Hemşire camı tıklatmıştı artık çıkmalıydım.

-"Ben kapıdayım tamam mı?" elini bırakıp odadan ağlaya ağlaya çıktım.

Bütün günü orda geçirdim. Eve gitmem için çok ısrar ettiler ama gitmedim. Ela teyzeyi zorla gönderdim. Hepsi gitmişti saat gecenin on ikisiydi. Ben hastahanede tek başıma oturmuştum. Hemşireler geliyor geçiyor. Bazen acilden gelen çocuk ağlama sesleri. Bir an içinden kendime ''buraya alış Yıldız bir kaç yıl sonra burda geçireceksin bütün yılını sonuçta doktor olacaksın' bilmiyorum kendimi daha ne kadar kandıracaktım. Sabah oldugunda herkes gelmişti. Uykusuzluktan ağlamaktan gözlerim şişmişti. Zorlada olsa eve gönderildim bütün gün ölü gibi uyumuştum. Yemeğimi yedim neredeyse yirmi dört saattir açtım. Gecenin bir yarısı hastahaneye gittim. Sabahın beşiydi. Korkuyordum. Ona birşey olursa ne yapardım?
Öğlen olduğunda herkes gelmişti. Berk bile hergün geliyordu. Ben Deniz'in camından bakarken bir anda kalp atışlarında bir değişiklik olmuştu. Kalbi duruyordu. Hemen doktora bağırdım. Cihazları alıp odaya girdiler. Deniz'i şok cihazı ile döndürmeye çalışıyordular. Deniz biraz dirensede kurtulmuştu. Kalbi tekrardan atmıştı. Onun kalbinin atmasıyla benimki de atmaya başladı. İlk defa böyle birşey hissetmiştim. Akşamında yine Deniz'in yanına giriş iznimiz olmuştu. Yine Ela teyze girdi. Sonra yine ben.
Deniz'in elini tutup konuştum.

-"Haklıydın zaten sen hep haklısın. Gerçekten seni seviyorum. Ama bu duygu küçüklükten beri vardı. Bugün beni çok korkuttun. Senin yüzünden benim de kalbim duruyordu. Korkutma bizi lütfen. Birde şu var seni seviyorum umarım duyuyorsun çünkü bunu sana söylemem için beni çok zorlamıştın ama ilk defa şimdi söyledim."
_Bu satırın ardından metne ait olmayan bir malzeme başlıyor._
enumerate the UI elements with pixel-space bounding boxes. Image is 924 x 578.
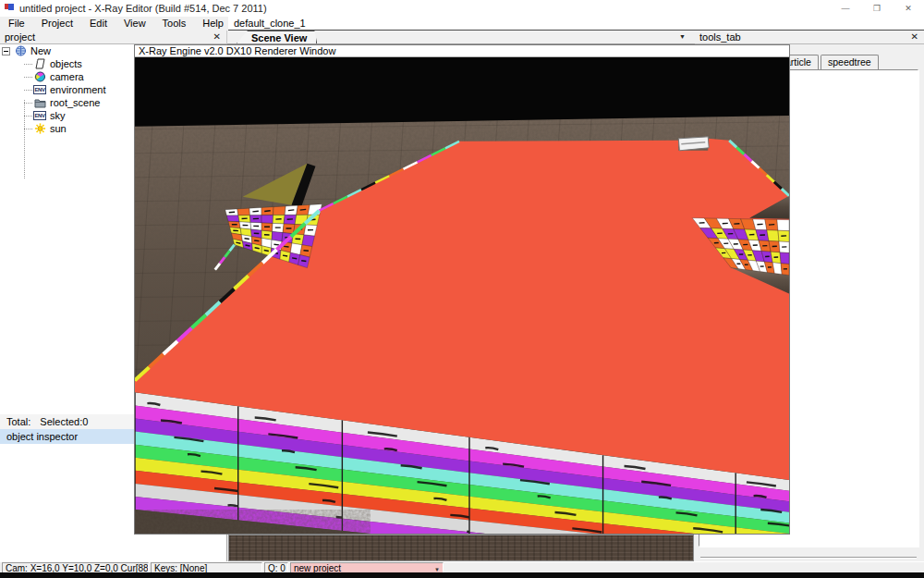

Biraz sessiz durup sadece Deniz'i izledim. Sonra bir anda elimi sıktı. Gözünü açtı yavaş yavaş uyanmıştı. Pes etmemişti. Uyanmıştı. Hemen dışarı çıkıp doktora seslendim. Herkes sevinçten yerinde duramıyordu. Uyanmıştı ama konuşamıyordu sonuçta çok normal iki üç gün önce ameliyat olmuş yoğun bakımdaydı. Ama doktorun dediğine göre bacaklarında felç olabilirmiş. Camdan izledim doktor bacaklarına vurdu Deniz kafa sallamıştı. Demekki hissedebiliyordu hiçbir sorun yoktu. Deniz'i normal odaya çıkarttılar. Bütün risk bitmişti.